If like me you don't know where to start, try these lectures. They're simply excellent.
"A pleasure to listen to."
The fact that the professor's voice is so similar to Steve Coogan's Alan Partridge made listening all the more enjoyable.
Fascinating to learn how the British Empire impacted so many regions of the world for good and bad. Very useful to listen if you want a clear perspective to many of the issues that press upon us today. Listen to Edward Said's 'Orientalism' to compliment your understanding
"Great little listen"
Comprehensive and thorough especially given the time restrictions. Not overly verbose. The basics beyond the history are conveyed without prejudice and are clear for anyone to grasp. A great lecture series for history buffs and casual listeners alike
"Vitally important narrative"
I am a British man of Black African origin and was in need of a comprehensive explanation of history which shaped the life I live in and life as it occurred for me. Racism, empire, African impoverishment and the explanation for where British might and dominance of the last few 100 years came from. I am glad to say that it's all in here. All of it. Factual, varied. Eclectic and wide ranging in its perspective.
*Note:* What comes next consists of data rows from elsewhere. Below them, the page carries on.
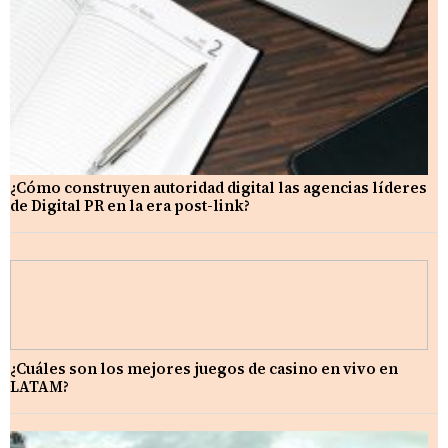
¿Cómo construyen autoridad digital las agencias líderes
de Digital PR en la era post-link?
¿Cuáles son los mejores juegos de casino en vivo en
LATAM?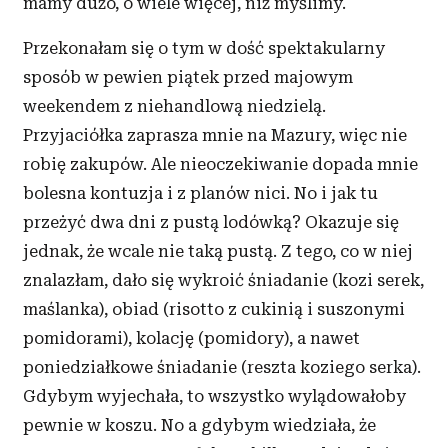
mamy dużo, o
wiele więcej, niż myślimy.
Przekonałam się o
tym w
dość spektakularny
sposób w pewien
piątek przed majowym
weekendem z
niehandlową niedzielą.
Przyjaciółka zaprasza mnie na Mazury, więc nie
robię zakupów. Ale nieoczekiwanie dopada mnie
bolesna kontuzja i
z
planów nici. No i
jak tu
przeżyć dwa dni z
pustą lodówką? Okazuje się
jednak, że wcale nie taką pustą. Z
tego, co w
niej
znalazłam, dało się wykroić śniadanie (kozi serek,
maślanka), obiad (risotto z
cukinią i
suszonymi
pomidorami), kolację (pomidory), a
nawet
poniedziałkowe śniadanie (reszta koziego serka).
Gdybym wyjechała, to wszystko wylądowałoby
pewnie w
koszu. No a
gdybym wiedziała, że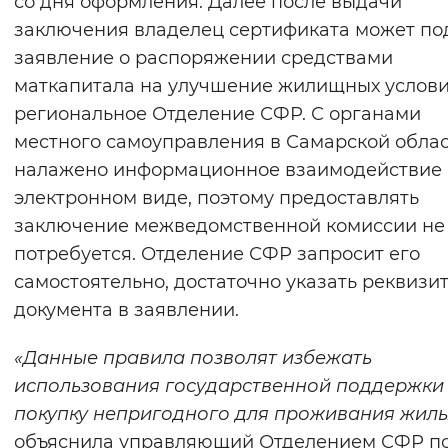
со дня оформления. Далее после выдачи
Вернуть стандартные настройки
заключения владелец сертификата может по
заявление о распоряжении средствами
маткапитала на улучшение жилищных услови
региональное Отделение СФР. С органами
местного самоуправления в Самарской обла
налажено информационное взаимодействие 
электронном виде, поэтому предоставлять
заключение межведомственной комиссии не
потребуется. Отделение СФР запросит его
самостоятельно, достаточно указать реквизи
документа в заявлении.
«Данные правила позволят избежать
использования государственной поддержки
покупку непригодного для проживания жиль
объяснила управляющий Отделением СФР п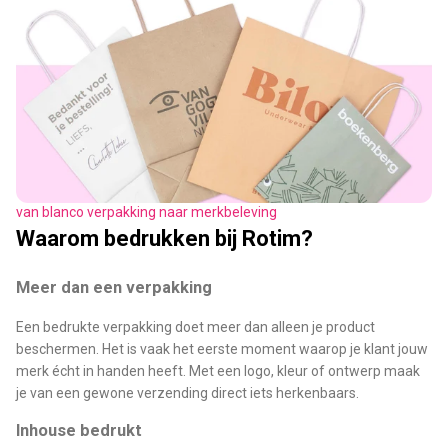
van blanco verpakking naar merkbeleving
Waarom bedrukken bij Rotim?
Meer dan een verpakking
Een bedrukte verpakking doet meer dan alleen je product
beschermen. Het is vaak het eerste moment waarop je klant jouw
merk écht in handen heeft. Met een logo, kleur of ontwerp maak
je van een gewone verzending direct iets herkenbaars.
Inhouse bedrukt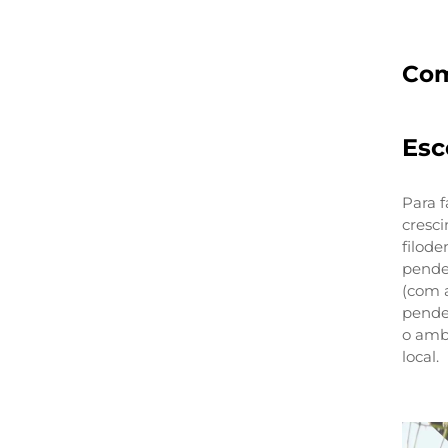
Com
Esc
Para 
cresc
filode
pende
(com a
penden
o amb
local.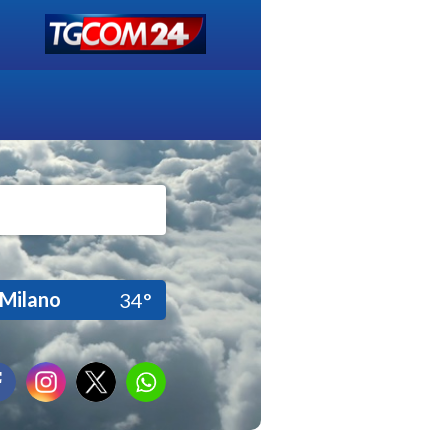
Milano
34°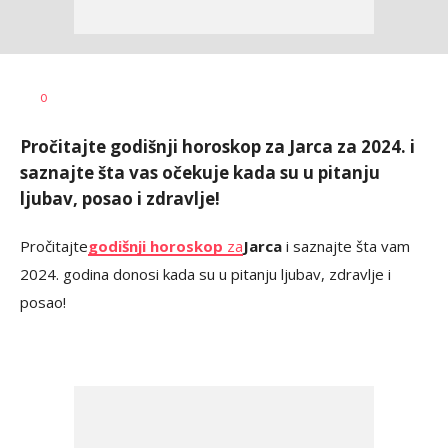
Maja
AUTOR
0
Gašić
Pročitajte godišnji horoskop za Jarca za 2024. i
saznajte šta vas očekuje kada su u pitanju
ljubav, posao i zdravlje!
Pročitajte
godišnji horoskop
za
Jarca
i saznajte šta vam
2024. godina donosi kada su u pitanju ljubav, zdravlje i
posao!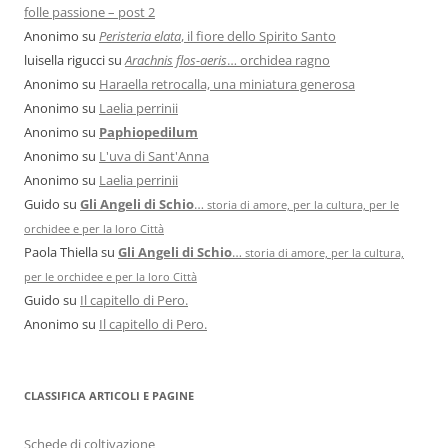
folle passione – post 2
Anonimo
su
Peristeria elata
, il fiore dello Spirito Santo
luisella rigucci
su
Arachnis flos-aeris
… orchidea ragno
Anonimo
su
Haraella retrocalla, una miniatura generosa
Anonimo
su
Laelia perrinii
Anonimo
su
Paphiopedilum
Anonimo
su
L'uva di Sant'Anna
Anonimo
su
Laelia perrinii
Guido
su
Gli Angeli di Schio
…
storia di amore, per la cultura, per le
orchidee e per la loro Città
Paola Thiella
su
Gli Angeli di Schio
…
storia di amore, per la cultura,
per le orchidee e per la loro Città
Guido
su
Il capitello di Pero.
Anonimo
su
Il capitello di Pero.
CLASSIFICA ARTICOLI E PAGINE
Schede di coltivazione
Alitt is an English man and it does come across and in the interests of Academic purity, I can forgive the bias he shows at times. Particularly for concluding for us the listeners whether the British Empire was a good or bad thing. He concludes that it was ultimately good. I don't agree or disagree but as an Academic he should have left it up to me to decide.
Otherwise. A heroic effort from a fantastic scholar and educator. Extreme erudition and knowledge. Thank you for your efforts Professor. You have moved me forward in my understanding and appreciation of this thing we call humanity.
"Excellent analysis delivered in an engaging style"
This is a wonderful series of lectures looking at all aspects of the British Empire.
I thought this was generally well-balanced, comprehensive and clear. I enjoyed the whole thing but among the more original ingredients, the cultural lectures -e.g. On Cricket and. Literature - stood out as fresh and different. I also liked the quotes from other historian's too. Some of is already out of date in our new Brexit phase. Professor Allit does a good job spotting the importance of pluralism in modern Britain, but doesn't anticipate its ability to break Britain's European future in this lectures series. I enjoyed this lecture series.
"Bite-sized, fascinating journeys"
The granular, bite-sized structure of the lectures makes a vast, complicated topic easy to listen to and cogitate. Prof Allitt's delivery is excellent throughout and really enhances this fantastically interesting course.
"The story of the British Empire"
This was by and large time well spent listening to the story of the British Empire.
This is another of the consistently excellent Great Courses series and very much follows that format.
I would. He is a little stilted, and clearly reading from a precise script, which means it can be a little wooden in delivery. He also sounds exactly like Steve Coogan's comedy creation Alan Partridge which can be very disconcerting. That's not his fault, clearly, but it does alter the way I listened to this.
No, this is a series of lecture rather than a novel.
Great content. Fascinating period. A bit Mid Morning Matters with Alan Partridge in delivery style.
this was a loooong read/listen. I have only a slight interest in history and maybe this is why I found these lectures tedious. there is no doubt a wealth of information, maybe too much at times. I've no doubt that this would serve as a fantastic source for a history student, for their revision on the subject, but not in audio format. These lectures, I felt, where more of a revision of previous knowledge than lessons in their selves. this is not to say I learned nothing, far from it, it's just that I found my attention slipping on many occasions and so struggled to absorb some of the content. definately a marathon.